▼▼▼

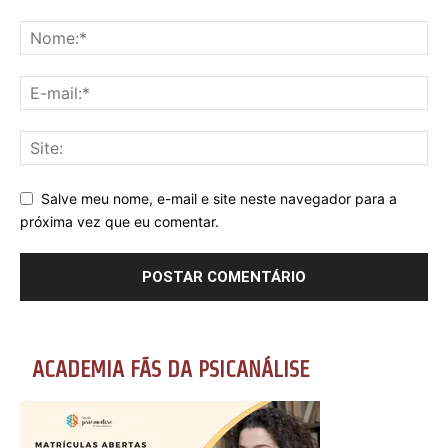
Salve meu nome, e-mail e site neste navegador para a
próxima vez que eu comentar.
ACADEMIA FÃS DA PSICANÁLISE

▲▲▲

EXERCISE
Every line above should be returned exactly; the pictures stay out.

FINAL ANSWER
Salve meu nome, e-mail e site neste navegador para a
próxima vez que eu comentar.
ACADEMIA FÃS DA PSICANÁLISE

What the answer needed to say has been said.